Buzz counts when firms measure the digital presence of a brand across the Web. Media research company General Sentiment turns online brand buzz, conversation and content through its proprietary processor to come up with a dollar value for online chatter. The result, Impact Media Value (IMV), basically treats all news as a positive, or at least as a "plus" in the cash register with an "any news is good news" ethos. If so, the news is good for tech companies, which dominated online talk in the third quarter this year. 

Google took first place in the firm's third-quarter “Global Brands Report” for having the highest overall IMV, which General Sentiment pegged at $917 million. Second place went to Apple, followed by Microsoft, Hewlett-Packard, Yahoo, Samsung, Sony, Intel and Oracle. From tenth to thirteenth place in value were Disney, Honda, Toyota and Mercedes-Benz.

The firm says Apple fell farther behind Google versus the second quarter, and HP and Yahoo moved to the fourth and fifth positions. Both companies were in flux as a result of CEO firings in September. Hewlett-Packard eliminated its tablet division and indicated that it would be willing to sell off its PC unit. The company also replaced CEO Leo Apotheker with former eBay CEO Meg Whitman and thus saw a lift in buzz.

Yahoo jettisoned CEO Carol Bartz in September and introduced a mobile application for Android and new features to its Flickr photo-sharing service.

General Sentiment says Apple’s IMV ($753,123) fell 16% from last quarter, partly because it did not have any hit products. Microsoft ($372,970) saw its online impact drop in Q3 because the company got little media coverage. The company revealed its revamped Windows operating system in September, emphasizing its compatibility with mobile devices, but the announcement generated much less buzz than it would if it had come from Google or Apple, notes the firm.

General Sentiment CEO Greg Artzt said in the report that while Google expanded with key acquisitions this year, Yahoo (which had a $212,592 IMV in Q3) and Hewlett-Packard (with an IMV of $258,181) fired their CEOs this quarter "and are struggling to compete."   

Google acquired Motorola Mobility for $12.5 billion in August, and Zagat less than a month after that. General Sentiment says the growth of Google’s Facebook competitor, Google +, also generated significant social media buzz for the company.

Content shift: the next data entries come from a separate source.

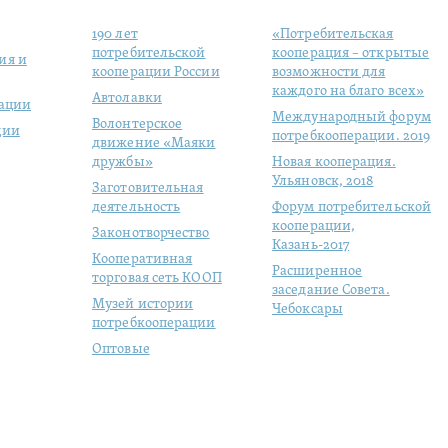
190 лет
«Потребительская
потребительской
кооперация – открытые
ия и
кооперации России
возможности для
каждого на благо всех»
Автолавки
рации
Международный форум
Волонтерское
ции
потребкооперации. 2019
движение «Маяки
дружбы»
Новая кооперация.
Ульяновск, 2018
Заготовительная
деятельность
Форум потребительской
кооперации,
Законотворчество
Казань-2017
Кооперативная
Расширенное
торговая сеть КООП
заседание Совета.
Музей истории
Чебоксары
потребкооперации
Оптовые
продовольственные
рынки
Молодая
кооперация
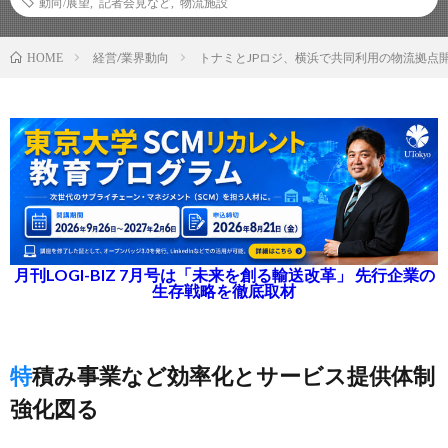
動向/展望
,
記者会見など
,
物流施設
経営/業界動向
トナミとJPロジ、横浜で共同利用の物流拠点
HOME
月刊LOGI-BIZ 7月号は「未来を創る輸送改革」 先行企業の
生存戦略を徹底取材
特積み事業など効率化とサービス提供体制
強化図る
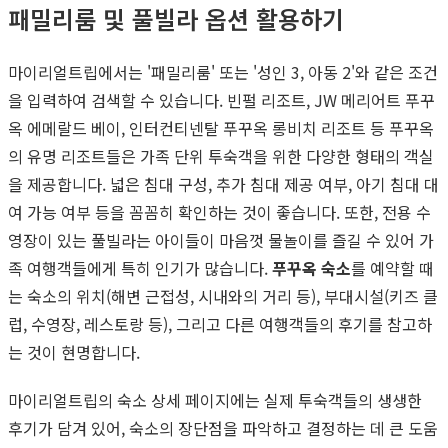
패밀리룸 및 풀빌라 옵션 활용하기
마이리얼트립에서는 '패밀리룸' 또는 '성인 3, 아동 2'와 같은 조건
을 입력하여 검색할 수 있습니다. 빈펄 리조트, JW 메리어트 푸꾸
옥 에메랄드 베이, 인터컨티넨탈 푸꾸옥 롱비치 리조트 등 푸꾸옥
의 유명 리조트들은 가족 단위 투숙객을 위한 다양한 형태의 객실
을 제공합니다. 넓은 침대 구성, 추가 침대 제공 여부, 아기 침대 대
여 가능 여부 등을 꼼꼼히 확인하는 것이 좋습니다. 또한, 전용 수
영장이 있는 풀빌라는 아이들이 마음껏 물놀이를 즐길 수 있어 가
족 여행객들에게 특히 인기가 많습니다.
푸꾸옥 숙소
를 예약할 때
는 숙소의 위치(해변 근접성, 시내와의 거리 등), 부대시설(키즈 클
럽, 수영장, 레스토랑 등), 그리고 다른 여행객들의 후기를 참고하
는 것이 현명합니다.
마이리얼트립의 숙소 상세 페이지에는 실제 투숙객들의 생생한
후기가 담겨 있어, 숙소의 장단점을 파악하고 결정하는 데 큰 도움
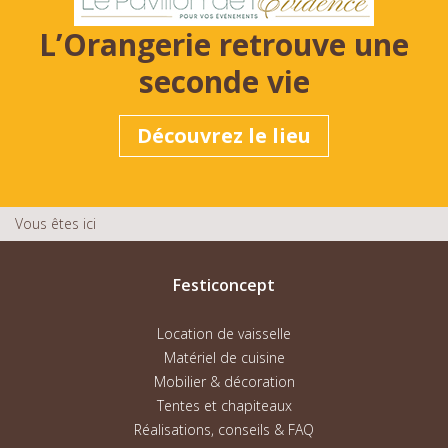
L’Orangerie retrouve une
seconde vie
Découvrez le lieu
Vous êtes ici
Festiconcept
Location de vaisselle
Matériel de cuisine
Mobilier & décoration
Tentes et chapiteaux
Réalisations, conseils & FAQ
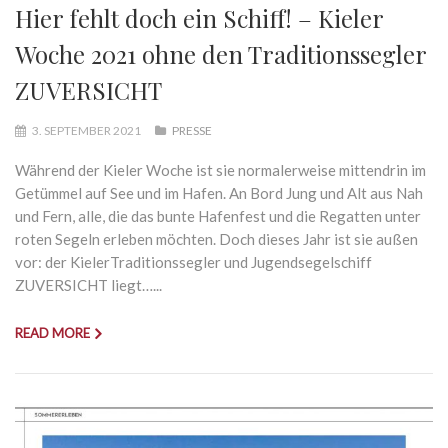
Hier fehlt doch ein Schiff! – Kieler
Woche 2021 ohne den Traditionssegler
ZUVERSICHT
3. SEPTEMBER 2021
PRESSE
Während der Kieler Woche ist sie normalerweise mittendrin im
Getümmel auf See und im Hafen. An Bord Jung und Alt aus Nah
und Fern, alle, die das bunte Hafenfest und die Regatten unter
roten Segeln erleben möchten. Doch dieses Jahr ist sie außen
vor: der KielerTraditionssegler und Jugendsegelschiff
ZUVERSICHT liegt…...
READ MORE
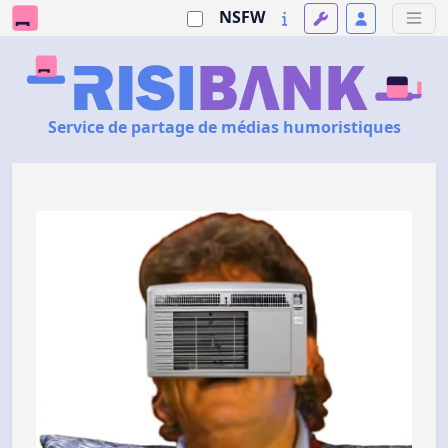
NSFW
Service de partage de médias humoristiques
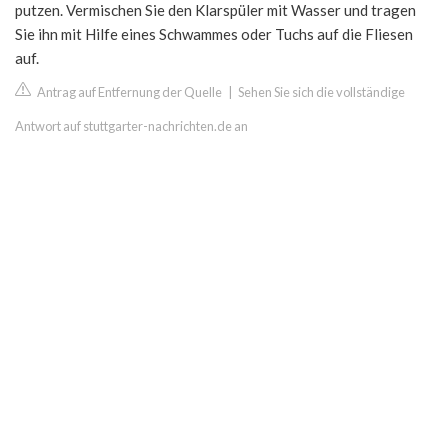
putzen. Vermischen Sie den Klarspüler mit Wasser und tragen
Sie ihn mit Hilfe eines Schwammes oder Tuchs auf die Fliesen
auf.
Antrag auf Entfernung der Quelle
|
Sehen Sie sich die vollständige
Antwort auf stuttgarter-nachrichten.de an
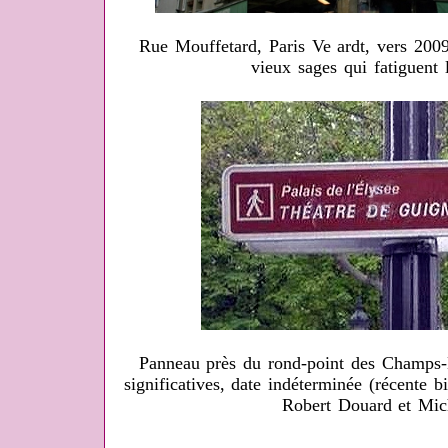
Rue Mouffetard, Paris Ve ardt, vers 200
vieux sages qui fatiguent 
Panneau près du rond-point des Champs-
significatives, date indéterminée (récente
Robert Douard et Mic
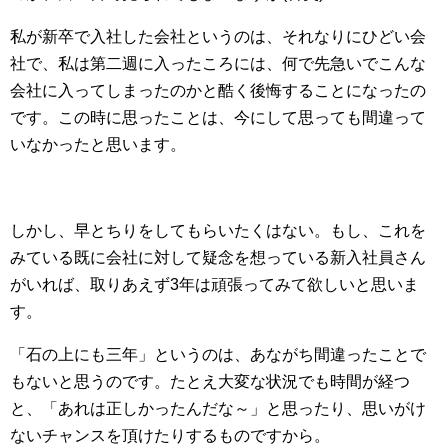
私が新卒で入社した会社というのは、それなりにひどい会
社で、私は第二週に入ったころには、何で先急いでこんな
会社に入ってしまったのかと酷く後悔することになったの
です。この時に思ったことは、今にして思っても間違って
いなかったと思います。
しかし、早とちりをしてもらいたくはない。もし、これを
みている既に会社に対して疑念を想っている新入社員さん
がいれば、取りあえず3年は頑張ってみて欲しいと思いま
す。
「石の上にも三年」というのは、あながち間違ったことで
もないと思うのです。たとえ大変な状況でも時間が経つ
と、「あれは正しかったんだな～」と思ったり、思いがけ
ないチャンスを頂けたりするものですから。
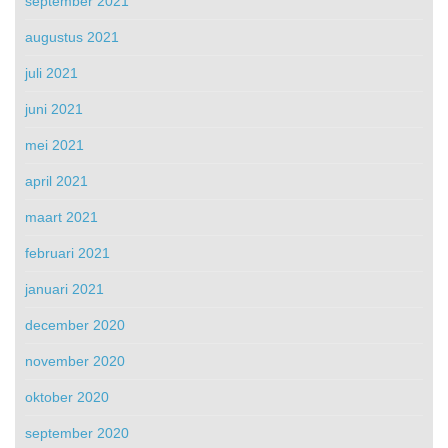
september 2021
augustus 2021
juli 2021
juni 2021
mei 2021
april 2021
maart 2021
februari 2021
januari 2021
december 2020
november 2020
oktober 2020
september 2020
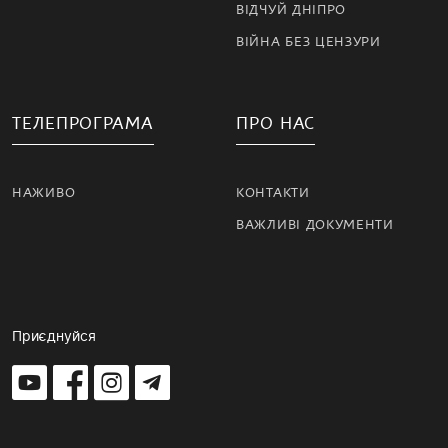
ВІДЧУЙ ДНІПРО
ВІЙНА БЕЗ ЦЕНЗУРИ
ТЕЛЕПРОГРАМА
ПРО НАС
НАЖИВО
КОНТАКТИ
ВАЖЛИВІ ДОКУМЕНТИ
Приєднуйся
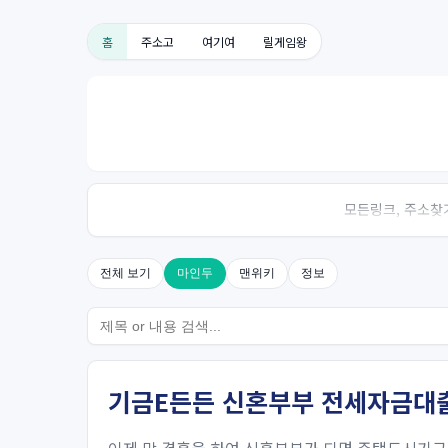
홈
주소고
여기여
릴게임왕
모든링크, 주소찾기
전체 보기
마인두
맨위키
정보
기금E든든 신혼부부 전세자금대출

Further down, Disney’s theme parks, Pixar and The Lion King, helped the company's buzz. “Cars 2” came out in June and a 3D version of “The Lion King” in September. The company also announced it would build a theme park in its Animal Kingdom based on its Avatar property.

Despite snafus with PlayStation security, Sony was the top brand in a parameter called Perception Media Value, which the firm derives by ignoring neutral messages while giving a positive value to positive mentions and a negative value to negative mentions. Thus, Sony had the highest ratio of positive versus negative mentions, per the firm.  Allianz, Danone, Samsung, Nike, Dell, Kleenex, Avon, Hewlett-Packard, Johnnie Walker rounded out the Top 10.

On the bottom of the perception media value list were Panasonic, UBS, Nescafe, Goldman Sachs, Colgate, Microsoft, L'Oreal, Heinz, Credit Suisse, and Thomson Reuters. While the financial companies' presence on the bottom of the list should not be too surprising, L'Oreal might be to some, but the company had unwanted coverage for having to pull ads in the UK, featuring Christy Turlington and Julia Roberts, that the country's Advertising Standards Authority said were misleading because the models had been Photoshopped drastically.